Exercise material>
##########
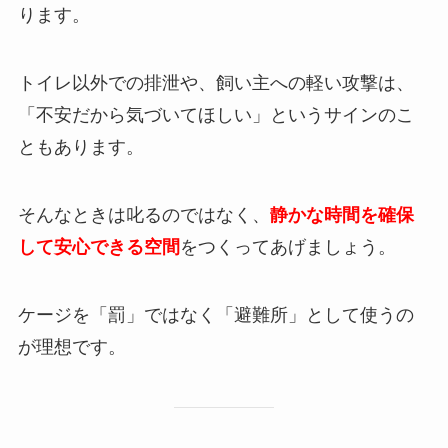
ります。
トイレ以外での排泄や、飼い主への軽い攻撃は、
「不安だから気づいてほしい」というサインのこ
ともあります。
そんなときは叱るのではなく、
静かな時間を確保
して安心できる空間
をつくってあげましょう。
ケージを「罰」ではなく「避難所」として使うの
が理想です。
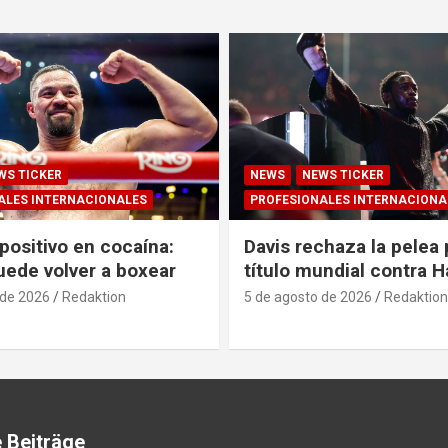
WS TICKER
NEWS
NEWS TICKER
ALES INTERNACIONALES
PROFESIONALES INTERNACIONA
positivo en cocaína:
Davis rechaza la pelea 
uede volver a boxear
título mundial contra 
 de 2026
Redaktion
5 de agosto de 2026
Redaktion
 Beiträge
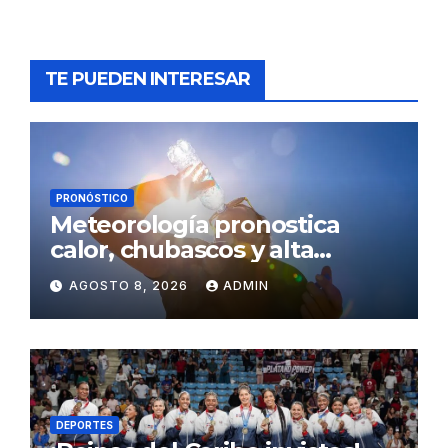
TE PUEDEN INTERESAR
PRONÓSTICO
Meteorología pronostica
calor, chubascos y alta
concentración de polvo del
AGOSTO 8, 2026
ADMIN
Sahara para este sábado
DEPORTES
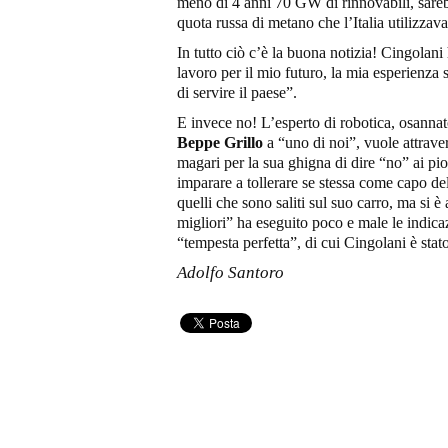
meno di 4 anni 70 GW di rinnovabili, sarebb
quota russa di metano che l’Italia utilizzav
In tutto ciò c’è la buona notizia! Cingolani
lavoro per il mio futuro, la mia esperienza
di servire il paese”.
E invece no! L’esperto di robotica, osanna
Beppe Grillo
a “uno di noi”, vuole attraver
magari per la sua ghigna di dire “no” ai pi
imparare a tollerare se stessa come capo de
quelli che sono saliti sul suo carro, ma si 
migliori” ha eseguito poco e male le indicaz
“tempesta perfetta”, di cui Cingolani è stato 
Adolfo Santoro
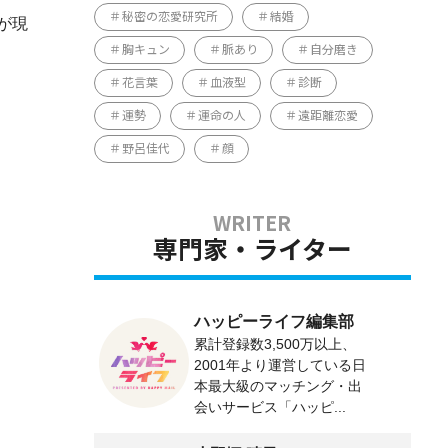
秘密の恋愛研究所
結婚
が現
胸キュン
脈あり
自分磨き
花言葉
血液型
診断
運勢
運命の人
遠距離恋愛
野呂佳代
顔
専門家・ライター
ハッピーライフ編集部
累計登録数3,500万以上、
2001年より運営している日
本最大級のマッチング・出
会いサービス「ハッピ...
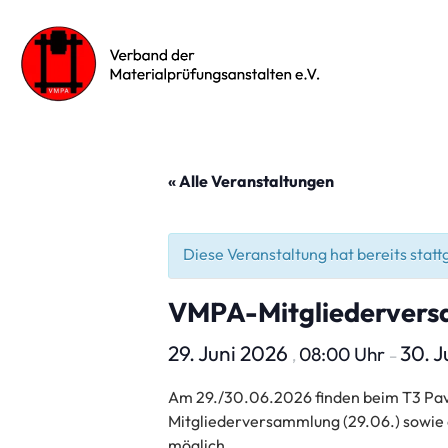
« Alle Veranstaltungen
Diese Veranstaltung hat bereits stat
VMPA-Mitgliedervers
29. Juni 2026
30. 
08:00 Uhr
,
–
Am 29./30.06.2026 finden beim T3 Pav
Mitgliederversammlung (29.06.) sowie
möglich.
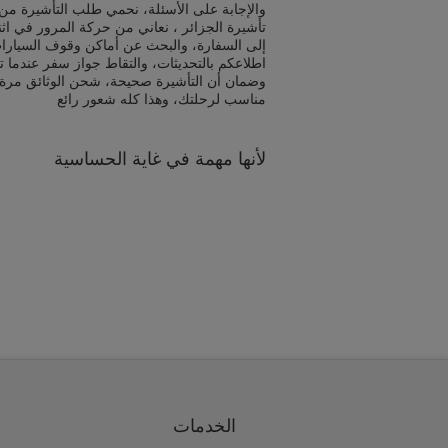
والإجابة على الأسئلة، نحمي طلب التأشيرة من 
تأشيرة الجزائر ، نعاني من حركة المرور في اث
إلى السفارة، والبحث عن أماكن وقوف السيارا
اطلاعكم بالتحديثات، والتقاط جواز سفر عندما ت
وضمان أن التأشيرة صحيحة، شحن الوثائق مرة
مناسب لرحلتك، وهذا كله شعور رائع
لأنها مهمة في غاية الحساسية
الخدمات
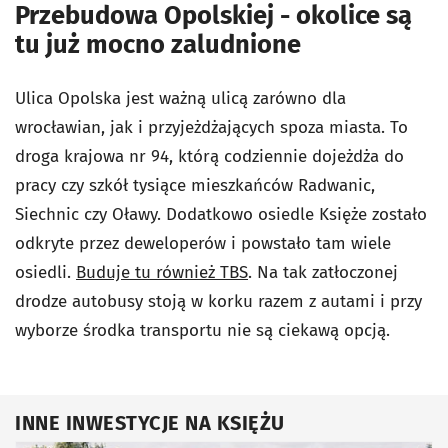
Przebudowa Opolskiej - okolice są
tu już mocno zaludnione
Ulica Opolska jest ważną ulicą zarówno dla
wrocławian, jak i przyjeżdżających spoza miasta. To
droga krajowa nr 94, którą codziennie dojeżdża do
pracy czy szkół tysiące mieszkańców Radwanic,
Siechnic czy Oławy. Dodatkowo osiedle Księże zostało
odkryte przez deweloperów i powstało tam wiele
osiedli.
Buduje tu również TBS
. Na tak zatłoczonej
drodze autobusy stoją w korku razem z autami i przy
wyborze środka transportu nie są ciekawą opcją.
INNE INWESTYCJE NA KSIĘŻU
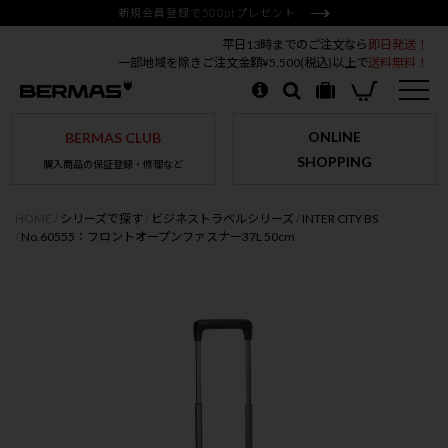
新規会員登録で500ptプレゼント
平日13時までのご注文なら
即日発送！
一部地域を除きご注文金額¥5,500(税込)以上で
送料無料！
ONLINE
BERMAS CLUB
SHOPPING
購入商品の保証登録・修理など
HOME
シリーズで探す
ビジネストラベルシリーズ
INTER CITY BS
No.60555：フロントオープンファスナー37L 50cm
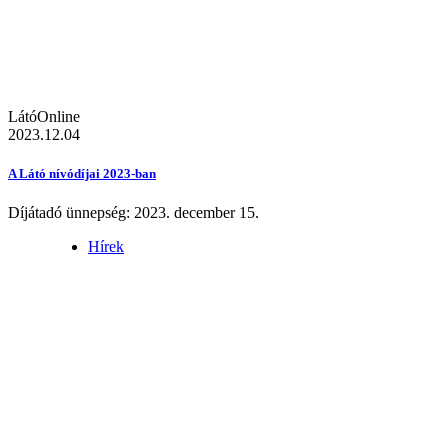
LátóOnline
2023.12.04
A Látó nívódíjai 2023-ban
Díjátadó ünnepség: 2023. december 15.
Hírek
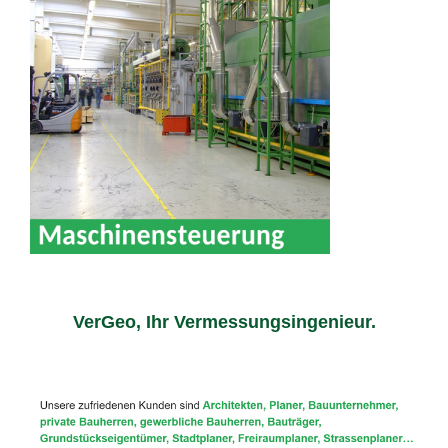
VerGeo, Ihr Vermessungsingenieur.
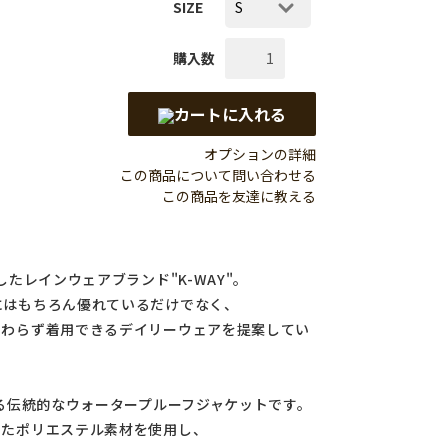
SIZE
購入数
カートに入れる
オプションの詳細
この商品について問い合わせる
この商品を友達に教える
したレインウェアブランド"K-WAY"。
にはもちろん優れているだけでなく、
関わらず着用できるデイリーウェアを提案してい
える伝統的なウォータープルーフジャケットです。
したポリエステル素材を使用し、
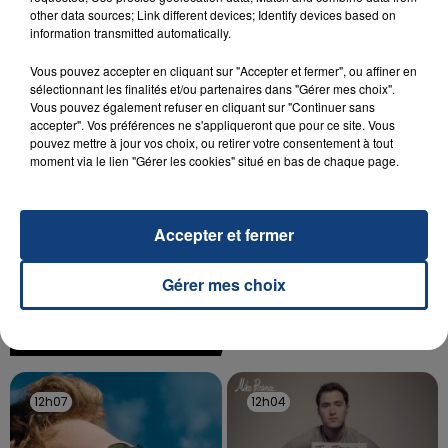
SON BÉBÉ ENTRE LA VIE ET LA...
other data sources; Link different devices; Identify devices based on
Un homme s'est immolé par le feu après avoir
information transmitted automatically.
aspergé sa compagne et leur bébé de trois mois
Vous pouvez accepter en cliquant sur "Accepter et fermer", ou affiner en
d'un liquide inflammable.
sélectionnant les finalités et/ou partenaires dans "Gérer mes choix".
Vous pouvez également refuser en cliquant sur "Continuer sans
accepter". Vos préférences ne s'appliqueront que pour ce site. Vous
pouvez mettre à jour vos choix, ou retirer votre consentement à tout
moment via le lien "Gérer les cookies" situé en bas de chaque page.
20 juillet 2026
UNE ADOLESCENTE DEVANT SE FAIRE
Accepter et fermer
OPÉRER DE LA CHEVILLE RESSORT DE LA...
La famille a porté plainte contre la clinique qui a
Gérer mes choix
reconnu sa responsabilité et présenté ses
excuses.
TITRES DIFFUSÉS
12h07
12h07
12h04
12h04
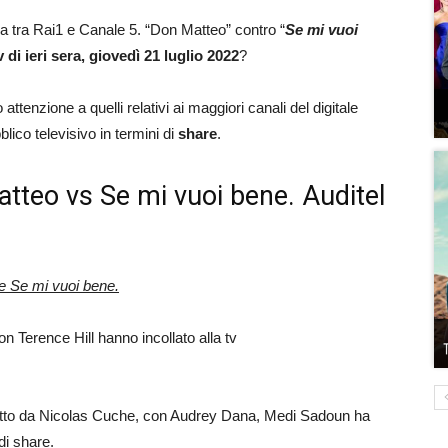
da tra Rai1 e Canale 5. “Don Matteo” contro “
Se mi vuoi
v di ieri sera, giovedì 21 luglio 2022
?
attenzione a quelli relativi ai maggiori canali del digitale
blico televisivo in termini di
share
.
Matteo vs Se mi vuoi bene. Auditel
te Se mi vuoi bene.
con Terence Hill hanno incollato alla tv
diretto da Nicolas Cuche, con Audrey Dana, Medi Sadoun ha
di share.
##########
Problem to work on>
Copy out only the lines beginning at the line with "aspergé sa compagne" and ending at the last line of the entries. Keep them exact; drop pictures.

Task result>
aspergé sa compagne et leur bébé de trois mois
Vous pouvez accepter en cliquant sur "Accepter et fermer", ou affiner en
d'un liquide inflammable.
sélectionnant les finalités et/ou partenaires dans "Gérer mes choix".
Vous pouvez également refuser en cliquant sur "Continuer sans
accepter". Vos préférences ne s'appliqueront que pour ce site. Vous
pouvez mettre à jour vos choix, ou retirer votre consentement à tout
moment via le lien "Gérer les cookies" situé en bas de chaque page.
20 juillet 2026
UNE ADOLESCENTE DEVANT SE FAIRE
Accepter et fermer
OPÉRER DE LA CHEVILLE RESSORT DE LA...
La famille a porté plainte contre la clinique qui a
Gérer mes choix
reconnu sa responsabilité et présenté ses
excuses.
TITRES DIFFUSÉS
12h07
12h07
12h04
12h04
da tra Rai1 e Canale 5. “Don Matteo” contro “
Se mi vuoi
v di ieri sera, giovedì 21 luglio 2022
?
attenzione a quelli relativi ai maggiori canali del digitale
blico televisivo in termini di
share
.
Matteo vs Se mi vuoi bene. Auditel
te Se mi vuoi bene.
con Terence Hill hanno incollato alla tv
diretto da Nicolas Cuche, con Audrey Dana, Medi Sadoun ha
di share.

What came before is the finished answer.